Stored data
==============================
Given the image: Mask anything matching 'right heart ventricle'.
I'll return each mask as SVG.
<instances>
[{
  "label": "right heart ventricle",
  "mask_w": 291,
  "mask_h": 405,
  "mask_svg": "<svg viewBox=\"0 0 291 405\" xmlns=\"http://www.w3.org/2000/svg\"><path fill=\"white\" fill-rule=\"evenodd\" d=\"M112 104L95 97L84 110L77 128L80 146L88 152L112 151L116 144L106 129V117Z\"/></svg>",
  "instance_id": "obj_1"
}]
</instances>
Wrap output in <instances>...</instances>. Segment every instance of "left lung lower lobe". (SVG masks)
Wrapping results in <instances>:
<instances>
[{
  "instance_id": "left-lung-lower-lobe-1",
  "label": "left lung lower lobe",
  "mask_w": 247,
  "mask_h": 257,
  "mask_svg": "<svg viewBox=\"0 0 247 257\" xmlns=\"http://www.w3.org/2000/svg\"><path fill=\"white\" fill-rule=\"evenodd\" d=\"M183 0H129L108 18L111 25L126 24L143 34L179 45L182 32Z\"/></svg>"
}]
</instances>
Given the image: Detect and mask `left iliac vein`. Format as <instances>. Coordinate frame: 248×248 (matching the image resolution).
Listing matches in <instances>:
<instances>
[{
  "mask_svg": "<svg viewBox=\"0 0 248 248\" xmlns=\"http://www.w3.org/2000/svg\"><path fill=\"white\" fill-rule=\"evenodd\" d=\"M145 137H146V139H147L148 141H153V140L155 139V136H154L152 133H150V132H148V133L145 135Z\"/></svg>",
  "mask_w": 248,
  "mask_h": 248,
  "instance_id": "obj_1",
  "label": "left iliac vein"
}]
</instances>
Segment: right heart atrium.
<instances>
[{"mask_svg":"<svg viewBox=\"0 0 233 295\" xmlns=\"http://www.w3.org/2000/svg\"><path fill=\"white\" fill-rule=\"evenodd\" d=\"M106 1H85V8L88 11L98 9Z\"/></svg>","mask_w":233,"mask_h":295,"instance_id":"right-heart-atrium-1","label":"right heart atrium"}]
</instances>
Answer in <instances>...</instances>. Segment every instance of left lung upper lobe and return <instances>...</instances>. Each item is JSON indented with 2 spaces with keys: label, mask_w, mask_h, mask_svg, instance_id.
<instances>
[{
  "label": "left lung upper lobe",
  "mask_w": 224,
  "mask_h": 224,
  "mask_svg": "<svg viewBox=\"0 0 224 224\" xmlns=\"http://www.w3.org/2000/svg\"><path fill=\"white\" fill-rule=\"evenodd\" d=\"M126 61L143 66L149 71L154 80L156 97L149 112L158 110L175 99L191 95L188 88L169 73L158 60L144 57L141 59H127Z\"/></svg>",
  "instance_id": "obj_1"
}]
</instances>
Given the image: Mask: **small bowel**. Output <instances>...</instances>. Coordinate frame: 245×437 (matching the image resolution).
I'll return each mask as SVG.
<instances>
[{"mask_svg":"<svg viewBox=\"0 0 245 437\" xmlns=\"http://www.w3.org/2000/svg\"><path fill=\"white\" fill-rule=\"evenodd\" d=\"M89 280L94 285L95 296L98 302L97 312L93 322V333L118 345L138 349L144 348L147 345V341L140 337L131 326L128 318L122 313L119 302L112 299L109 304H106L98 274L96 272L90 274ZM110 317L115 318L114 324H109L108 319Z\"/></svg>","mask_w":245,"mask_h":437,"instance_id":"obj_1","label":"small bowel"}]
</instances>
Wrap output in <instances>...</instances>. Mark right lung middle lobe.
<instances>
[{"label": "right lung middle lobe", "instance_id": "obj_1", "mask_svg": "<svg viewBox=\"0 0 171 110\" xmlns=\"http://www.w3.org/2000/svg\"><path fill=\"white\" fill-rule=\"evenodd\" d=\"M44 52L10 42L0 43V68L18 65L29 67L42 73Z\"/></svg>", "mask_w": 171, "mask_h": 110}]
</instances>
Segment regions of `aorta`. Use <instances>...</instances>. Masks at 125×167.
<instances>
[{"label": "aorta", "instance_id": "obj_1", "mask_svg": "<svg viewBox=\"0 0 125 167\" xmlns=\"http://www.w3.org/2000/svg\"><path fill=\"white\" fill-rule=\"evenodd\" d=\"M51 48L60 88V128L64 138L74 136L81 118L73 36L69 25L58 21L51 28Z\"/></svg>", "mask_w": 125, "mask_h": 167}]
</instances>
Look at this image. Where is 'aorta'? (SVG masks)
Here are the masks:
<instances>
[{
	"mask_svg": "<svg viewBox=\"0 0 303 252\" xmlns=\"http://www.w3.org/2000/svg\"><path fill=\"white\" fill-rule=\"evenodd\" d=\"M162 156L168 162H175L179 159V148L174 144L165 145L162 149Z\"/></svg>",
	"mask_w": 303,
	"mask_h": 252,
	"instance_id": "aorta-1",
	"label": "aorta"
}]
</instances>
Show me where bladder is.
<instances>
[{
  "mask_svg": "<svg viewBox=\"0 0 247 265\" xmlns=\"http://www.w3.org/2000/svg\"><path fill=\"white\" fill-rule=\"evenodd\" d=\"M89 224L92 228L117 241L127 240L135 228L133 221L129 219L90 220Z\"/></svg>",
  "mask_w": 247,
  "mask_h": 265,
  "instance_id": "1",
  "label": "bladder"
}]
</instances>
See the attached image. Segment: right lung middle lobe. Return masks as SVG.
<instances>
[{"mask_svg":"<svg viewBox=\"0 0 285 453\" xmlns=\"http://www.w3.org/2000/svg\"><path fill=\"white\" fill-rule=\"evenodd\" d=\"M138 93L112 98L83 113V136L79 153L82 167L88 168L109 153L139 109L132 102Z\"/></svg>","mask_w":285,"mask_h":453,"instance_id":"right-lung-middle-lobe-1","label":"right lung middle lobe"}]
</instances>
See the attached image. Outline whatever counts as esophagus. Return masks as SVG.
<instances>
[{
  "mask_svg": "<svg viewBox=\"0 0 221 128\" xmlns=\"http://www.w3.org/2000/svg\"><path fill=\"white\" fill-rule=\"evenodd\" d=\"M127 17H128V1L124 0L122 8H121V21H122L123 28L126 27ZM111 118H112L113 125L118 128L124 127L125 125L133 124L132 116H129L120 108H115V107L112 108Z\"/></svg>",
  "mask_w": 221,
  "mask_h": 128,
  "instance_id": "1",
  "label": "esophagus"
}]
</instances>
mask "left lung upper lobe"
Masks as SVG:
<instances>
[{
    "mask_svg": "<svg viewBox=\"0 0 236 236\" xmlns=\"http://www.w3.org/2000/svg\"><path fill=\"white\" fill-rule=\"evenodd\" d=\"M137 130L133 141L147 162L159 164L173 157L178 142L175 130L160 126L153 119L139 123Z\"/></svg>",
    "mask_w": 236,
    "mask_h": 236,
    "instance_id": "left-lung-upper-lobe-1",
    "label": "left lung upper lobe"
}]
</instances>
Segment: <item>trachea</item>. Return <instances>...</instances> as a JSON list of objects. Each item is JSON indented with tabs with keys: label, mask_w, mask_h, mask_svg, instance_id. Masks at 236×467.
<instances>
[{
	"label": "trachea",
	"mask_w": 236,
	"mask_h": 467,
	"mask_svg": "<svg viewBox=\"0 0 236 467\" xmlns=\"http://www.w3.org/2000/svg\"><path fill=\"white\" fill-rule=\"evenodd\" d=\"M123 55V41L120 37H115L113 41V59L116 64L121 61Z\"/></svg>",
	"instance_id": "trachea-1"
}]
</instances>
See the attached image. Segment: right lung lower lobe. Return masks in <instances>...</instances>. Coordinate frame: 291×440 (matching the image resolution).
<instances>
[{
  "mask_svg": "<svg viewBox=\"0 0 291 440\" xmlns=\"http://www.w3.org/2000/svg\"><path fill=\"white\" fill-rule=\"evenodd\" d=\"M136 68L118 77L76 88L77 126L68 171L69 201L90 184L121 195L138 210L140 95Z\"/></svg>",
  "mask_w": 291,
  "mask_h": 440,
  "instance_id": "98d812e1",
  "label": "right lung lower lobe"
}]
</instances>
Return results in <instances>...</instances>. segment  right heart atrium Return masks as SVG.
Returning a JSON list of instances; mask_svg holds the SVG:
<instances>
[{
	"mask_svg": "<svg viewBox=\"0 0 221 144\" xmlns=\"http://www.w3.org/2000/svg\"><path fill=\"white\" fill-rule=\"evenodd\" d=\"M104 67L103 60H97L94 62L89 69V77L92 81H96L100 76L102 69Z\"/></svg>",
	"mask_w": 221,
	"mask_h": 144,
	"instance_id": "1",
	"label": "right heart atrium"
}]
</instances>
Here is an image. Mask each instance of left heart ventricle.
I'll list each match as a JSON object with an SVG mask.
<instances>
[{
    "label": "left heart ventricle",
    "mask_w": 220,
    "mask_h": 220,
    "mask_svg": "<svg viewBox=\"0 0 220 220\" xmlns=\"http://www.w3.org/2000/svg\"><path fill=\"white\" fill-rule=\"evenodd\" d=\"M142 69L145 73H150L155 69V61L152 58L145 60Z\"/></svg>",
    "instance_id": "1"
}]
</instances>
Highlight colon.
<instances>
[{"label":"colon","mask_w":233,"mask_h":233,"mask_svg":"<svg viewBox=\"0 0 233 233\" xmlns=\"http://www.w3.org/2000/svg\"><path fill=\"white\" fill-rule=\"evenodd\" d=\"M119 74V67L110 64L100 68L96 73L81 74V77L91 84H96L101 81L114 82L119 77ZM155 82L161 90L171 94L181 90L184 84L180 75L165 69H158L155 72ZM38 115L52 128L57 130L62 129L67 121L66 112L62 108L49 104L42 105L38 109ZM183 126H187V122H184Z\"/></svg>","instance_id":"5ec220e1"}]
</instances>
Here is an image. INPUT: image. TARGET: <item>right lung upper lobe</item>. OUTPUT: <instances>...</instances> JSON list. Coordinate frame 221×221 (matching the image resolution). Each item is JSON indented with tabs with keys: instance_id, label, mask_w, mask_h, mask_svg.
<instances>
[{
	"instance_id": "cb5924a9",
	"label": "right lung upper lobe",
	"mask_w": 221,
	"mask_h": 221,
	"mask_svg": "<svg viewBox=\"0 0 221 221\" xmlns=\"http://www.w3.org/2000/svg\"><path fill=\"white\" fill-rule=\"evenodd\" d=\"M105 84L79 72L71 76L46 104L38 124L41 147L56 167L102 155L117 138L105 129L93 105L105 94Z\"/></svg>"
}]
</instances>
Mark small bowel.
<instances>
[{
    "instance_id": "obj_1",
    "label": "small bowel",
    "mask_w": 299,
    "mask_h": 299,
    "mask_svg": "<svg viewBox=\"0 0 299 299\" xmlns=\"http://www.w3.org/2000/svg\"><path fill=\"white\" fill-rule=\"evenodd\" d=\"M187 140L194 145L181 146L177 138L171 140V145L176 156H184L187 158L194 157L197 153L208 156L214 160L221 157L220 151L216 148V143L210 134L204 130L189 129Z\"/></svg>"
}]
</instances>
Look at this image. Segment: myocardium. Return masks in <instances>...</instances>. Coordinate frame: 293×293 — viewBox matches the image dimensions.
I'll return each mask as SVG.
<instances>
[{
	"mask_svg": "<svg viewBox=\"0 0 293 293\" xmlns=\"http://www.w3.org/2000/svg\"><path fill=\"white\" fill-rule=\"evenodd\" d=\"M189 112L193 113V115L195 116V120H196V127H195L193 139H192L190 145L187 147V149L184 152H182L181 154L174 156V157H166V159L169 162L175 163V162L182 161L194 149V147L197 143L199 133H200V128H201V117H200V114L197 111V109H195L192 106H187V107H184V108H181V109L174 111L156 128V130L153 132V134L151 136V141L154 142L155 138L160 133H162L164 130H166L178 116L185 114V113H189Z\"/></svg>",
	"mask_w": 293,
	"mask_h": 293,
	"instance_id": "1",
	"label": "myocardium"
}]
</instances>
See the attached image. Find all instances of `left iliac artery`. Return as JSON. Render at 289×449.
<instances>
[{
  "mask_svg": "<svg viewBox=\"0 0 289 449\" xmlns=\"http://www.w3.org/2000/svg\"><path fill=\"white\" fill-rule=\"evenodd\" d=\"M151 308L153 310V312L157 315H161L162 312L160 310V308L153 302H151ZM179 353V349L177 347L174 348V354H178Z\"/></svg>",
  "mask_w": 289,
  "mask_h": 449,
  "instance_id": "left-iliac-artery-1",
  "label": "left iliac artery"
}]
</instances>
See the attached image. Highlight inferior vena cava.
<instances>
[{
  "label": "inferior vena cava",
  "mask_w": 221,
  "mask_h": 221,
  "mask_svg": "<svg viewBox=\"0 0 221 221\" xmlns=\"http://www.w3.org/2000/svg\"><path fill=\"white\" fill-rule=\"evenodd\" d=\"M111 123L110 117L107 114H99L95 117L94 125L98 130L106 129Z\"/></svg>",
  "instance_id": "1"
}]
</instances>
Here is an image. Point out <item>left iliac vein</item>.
==============================
## Task directions
From the line containing "See the attached image. Highlight" down to the last line of the records, transcribe every line exactly and add nothing else.

## Exercise answer
See the attached image. Highlight inferior vena cava.
<instances>
[{
  "label": "inferior vena cava",
  "mask_w": 221,
  "mask_h": 221,
  "mask_svg": "<svg viewBox=\"0 0 221 221\" xmlns=\"http://www.w3.org/2000/svg\"><path fill=\"white\" fill-rule=\"evenodd\" d=\"M111 123L110 117L107 114H99L95 117L94 125L98 130L106 129Z\"/></svg>",
  "instance_id": "1"
}]
</instances>
Here is an image. Point out <item>left iliac vein</item>.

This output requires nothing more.